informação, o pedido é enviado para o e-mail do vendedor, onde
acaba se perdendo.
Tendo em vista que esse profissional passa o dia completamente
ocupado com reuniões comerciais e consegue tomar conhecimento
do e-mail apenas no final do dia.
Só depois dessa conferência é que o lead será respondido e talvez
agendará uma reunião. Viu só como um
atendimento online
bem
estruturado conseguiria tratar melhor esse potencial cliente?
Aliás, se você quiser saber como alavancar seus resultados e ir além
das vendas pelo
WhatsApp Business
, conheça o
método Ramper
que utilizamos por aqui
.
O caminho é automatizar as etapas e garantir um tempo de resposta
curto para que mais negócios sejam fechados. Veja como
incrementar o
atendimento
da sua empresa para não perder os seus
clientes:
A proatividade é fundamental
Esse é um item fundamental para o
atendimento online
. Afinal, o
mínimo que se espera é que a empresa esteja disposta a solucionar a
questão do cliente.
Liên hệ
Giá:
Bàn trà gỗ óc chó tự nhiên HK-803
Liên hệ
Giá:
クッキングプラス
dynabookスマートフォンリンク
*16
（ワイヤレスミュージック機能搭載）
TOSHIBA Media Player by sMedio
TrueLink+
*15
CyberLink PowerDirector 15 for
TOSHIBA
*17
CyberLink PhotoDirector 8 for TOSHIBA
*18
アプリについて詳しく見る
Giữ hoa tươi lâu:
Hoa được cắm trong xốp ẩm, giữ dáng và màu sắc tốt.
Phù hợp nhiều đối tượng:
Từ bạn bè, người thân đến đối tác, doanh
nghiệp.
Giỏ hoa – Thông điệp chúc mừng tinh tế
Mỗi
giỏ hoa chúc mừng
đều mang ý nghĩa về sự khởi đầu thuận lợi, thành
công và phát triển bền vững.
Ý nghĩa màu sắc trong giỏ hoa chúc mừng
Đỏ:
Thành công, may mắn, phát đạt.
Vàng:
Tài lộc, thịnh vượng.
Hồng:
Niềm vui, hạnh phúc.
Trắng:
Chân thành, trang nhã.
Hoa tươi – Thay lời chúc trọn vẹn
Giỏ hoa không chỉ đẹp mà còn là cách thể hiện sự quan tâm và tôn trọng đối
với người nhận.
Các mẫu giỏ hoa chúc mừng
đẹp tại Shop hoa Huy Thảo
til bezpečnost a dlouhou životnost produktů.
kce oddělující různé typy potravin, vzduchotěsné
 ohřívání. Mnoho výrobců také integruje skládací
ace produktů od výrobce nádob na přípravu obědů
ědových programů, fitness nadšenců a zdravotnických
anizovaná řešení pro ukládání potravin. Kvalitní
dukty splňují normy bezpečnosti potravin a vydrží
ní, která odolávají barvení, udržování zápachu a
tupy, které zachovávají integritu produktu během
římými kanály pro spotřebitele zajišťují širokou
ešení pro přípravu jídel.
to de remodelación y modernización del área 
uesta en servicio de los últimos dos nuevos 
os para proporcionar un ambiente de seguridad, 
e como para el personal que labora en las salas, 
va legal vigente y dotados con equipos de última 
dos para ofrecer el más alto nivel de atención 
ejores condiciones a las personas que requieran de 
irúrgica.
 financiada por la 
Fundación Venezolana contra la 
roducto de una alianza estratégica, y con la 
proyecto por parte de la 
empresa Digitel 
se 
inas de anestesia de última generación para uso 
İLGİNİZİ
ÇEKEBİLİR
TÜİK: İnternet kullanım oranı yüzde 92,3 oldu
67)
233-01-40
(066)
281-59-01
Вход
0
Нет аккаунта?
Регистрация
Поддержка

* _Exercise aim_
Give only the number of lines in the material above where the string "chúc" appears.

* _Output for this task_
5